Theresa May has said Israel’s illegal settlements presented an obstacle to peace, as she welcomed Benjamin Netanyahu to Downing Street.
The Prime Minister told her Israeli counterpart that Britain remained committed to a two-state solution with a viable Palestinian state.
The Israeli premier’s visit marks the 100th anniversary of the Balfour Declaration which signalled British support for the creation of a Jewish homeland.
May said she recognised the “sensitivities” around the anniversary.
Speaking in Number 10 she told Netanyahu: “Britain remains committed to a two-state solution. I’m sure we will want to be talking about the peace process in the Middle East.
“I also want to talk about what we see as some of the barriers and some of the difficulties like the illegal settlements in relation to that peace process.”
Netanyahu said Israel was committed to the peace process, but the Palestinians had to accept his country’s right to exist.
He said: “Israel is committed to peace, I’m committed to peace. A hundred years after Balfour, the Palestinians should finally accept a Jewish national home and finally accept a Jewish state.
“And when they do, the road to peace will be infinitely closer. In my opinion peace will be achievable.”
May also stressed the UK’s commitment to the Iran nuclear deal – which Netanyahu said was flawed.
US president Donald Trump has condemned the Joint Comprehensive Plan of Action (JCPOA) deal and Netanyahu has called for it to be redrawn.
But May said: “We remain committed to the JCPOA.”
Netanyahu said: “There are great things that are happening in the Middle East because many Arab countries now see Israel not as an enemy but as their indispensable ally in the battle against militant Islam.
“The threat we all see is a resurgent Iran that is bent not only on dominating the region but bent on developing nuclear weapons.
“The goal that I have in mind is not keeping or eliminating the deal, it is improving the deal and correcting its main flaws.
“I think those that want to keep the deal should co-operate on correcting the deal.”
Netanyahu thanked the Prime Minister for her “resolute stand against anti-Semitism” before a speech later where she will speak out against “new and pernicious form” of the anti-Jewish hatred.
At a dinner to mark the Balfour Declaration’s centenary she will say that “criticising the government of Israel is never – and can never be – an excuse for hatred against the Jewish people”.

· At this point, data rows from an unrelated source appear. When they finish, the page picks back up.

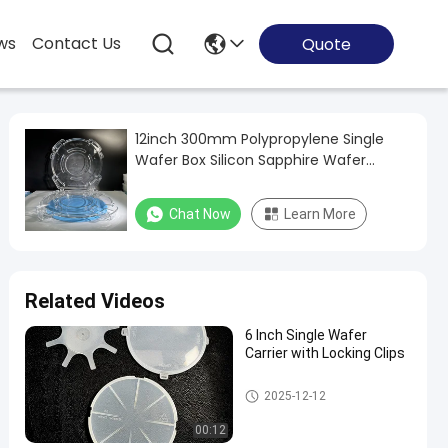
ws
Contact Us
Quote
12inch 300mm Polypropylene Single
Wafer Box Silicon Sapphire Wafer
Carrier Container Box
Chat Now
Learn More
Related Videos
6 Inch Single Wafer
Carrier with Locking Clips
Wafer Carrier Box
2025-12-12
00:12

Labour leader Jeremy Corbyn will not be at the dinner, with the party represented by shadow foreign secretary Emily Thornberry, who will also go to an event held by the Palestinian side.
Labour has been dogged by allegations of anti-Semitism against some members despite Corbyn’s insistence that such views will not be tolerated.
A senior Labour source said: “Jeremy Corbyn is unable to attend that particular dinner, but Emily Thornberry is going in his place. He had other engagements. That goes for many, many other events of that kind.”
Amnesty International said May should use Netanyahu’s visit to tackle him about “Israel’s mass human rights violations”.
Kate Allen, director of Amnesty’s United Kingdom section, said: “It’s not just Balfour which is being marked this year, it’s also 50 years since Israel’s oppressive military occupation of the Palestinian territory began – an occupation which shows no sign of becoming any less cruel for the millions of Palestinians suffering under it.”
Thornberry stressed Labour’s “long-standing, unstinting and unequivocal support for the state of Israel” at an event in Westminster.
The shadow foreign secretary told the Bicom-Jewish News policy conference that while there were “challenges” to be addressed in relation to the rights of Palestinians, “modernIsrael stands out as a beacon of freedom, equality and democracy”.
She added that “there should be no place in modern society and, let me stress, no place in the Labour Party” for people who hold the “abhorrent view” that Israel should not have the right to exist.
“Anyone who believes in a two-state solution loses all right to a hearing if they simultaneously indulge those who deny one of those states its very right to exist,” she said.
Corbyn said the anniversary should be marked by recognising Palestine and increasing pressure on Israel over the occupied territories.
He said: “The fact that this promise by what was then colonial Britain is celebrated by one side and commemorated as a disaster by the other reflects the continuing tragedy at the heart of the Israel-Palestine conflict.
“Balfour promised to help establish a national home for the Jewish people in Palestine while pledging that nothing would be done to prejudice the rights of its ‘existing non-Jewish communities’, a reference to the Palestinian Arabs who then made up 90% of the population.
“A hundred years on, the second part of Britain’s pledge has still not been fulfilled, and Britain’s historic role means we have a special responsibility to the Palestinian people, who are still denied their basic rights.
“So let us mark the Balfour anniversary by recognising Palestine as a step towards a genuine two state solution of the Israel-Palestine conflict, increasing international pressure for an end to the 50-year occupation of the Palestinian territories, illegal settlement expansion and the blockade of Gaza.”